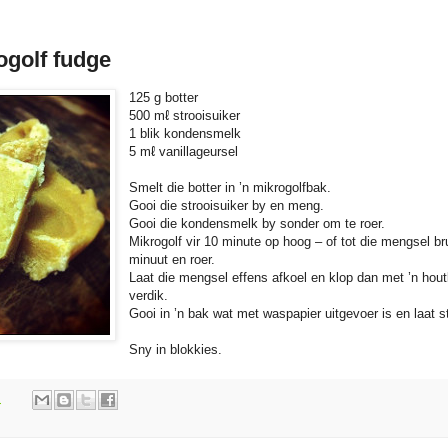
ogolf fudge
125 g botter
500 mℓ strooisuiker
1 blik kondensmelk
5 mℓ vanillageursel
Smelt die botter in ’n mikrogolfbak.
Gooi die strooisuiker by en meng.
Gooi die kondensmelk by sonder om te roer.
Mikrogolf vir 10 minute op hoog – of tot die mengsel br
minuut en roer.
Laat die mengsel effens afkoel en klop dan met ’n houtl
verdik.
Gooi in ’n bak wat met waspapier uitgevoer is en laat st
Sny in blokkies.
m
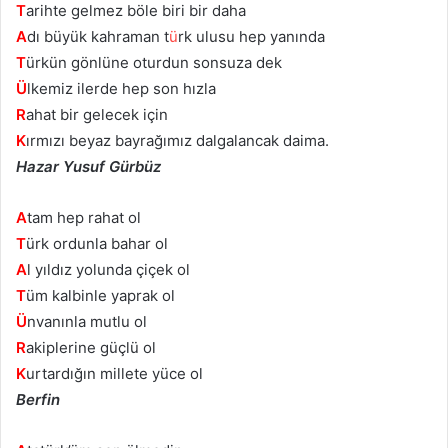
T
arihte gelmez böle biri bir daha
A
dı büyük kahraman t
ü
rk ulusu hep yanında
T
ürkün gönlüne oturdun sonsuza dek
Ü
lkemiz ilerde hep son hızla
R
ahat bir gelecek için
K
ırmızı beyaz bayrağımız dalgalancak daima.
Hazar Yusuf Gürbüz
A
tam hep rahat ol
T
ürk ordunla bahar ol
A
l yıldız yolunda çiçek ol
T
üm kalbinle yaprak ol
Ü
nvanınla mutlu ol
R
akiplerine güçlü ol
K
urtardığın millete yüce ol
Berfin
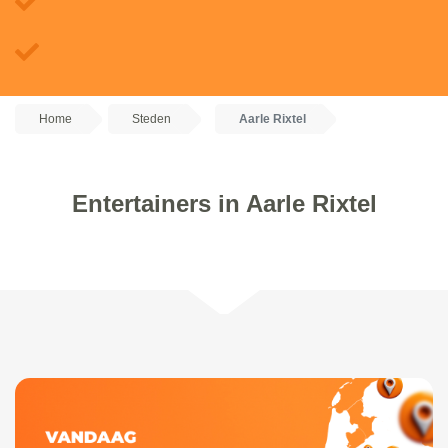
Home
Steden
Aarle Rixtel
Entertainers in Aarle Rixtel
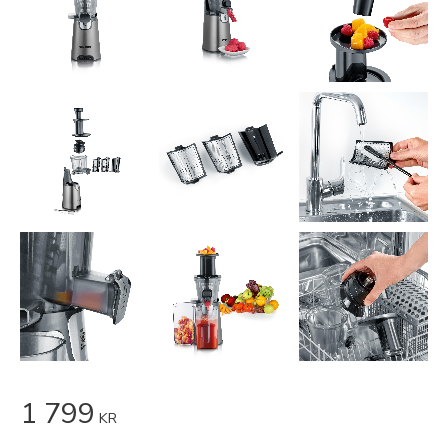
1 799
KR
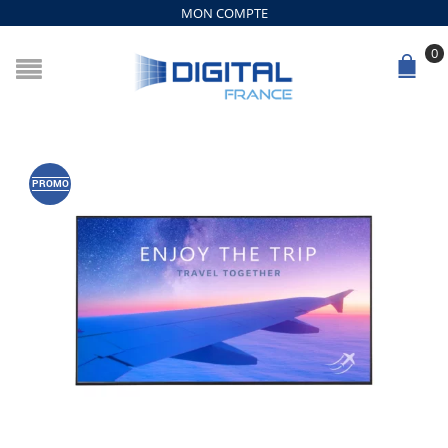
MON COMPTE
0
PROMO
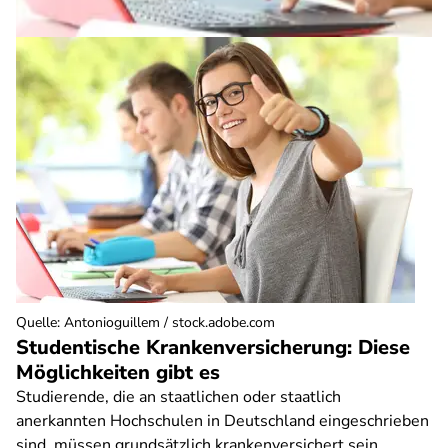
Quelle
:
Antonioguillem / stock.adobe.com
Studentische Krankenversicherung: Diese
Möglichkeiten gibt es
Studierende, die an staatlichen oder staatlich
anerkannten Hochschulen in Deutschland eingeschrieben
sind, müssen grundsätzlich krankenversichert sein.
---------------
Every line in the records above that contains the word "Aarle" should be copied out.

▶ **Response to this exercise**
Aarle Rixtel
Entertainers in Aarle Rixtel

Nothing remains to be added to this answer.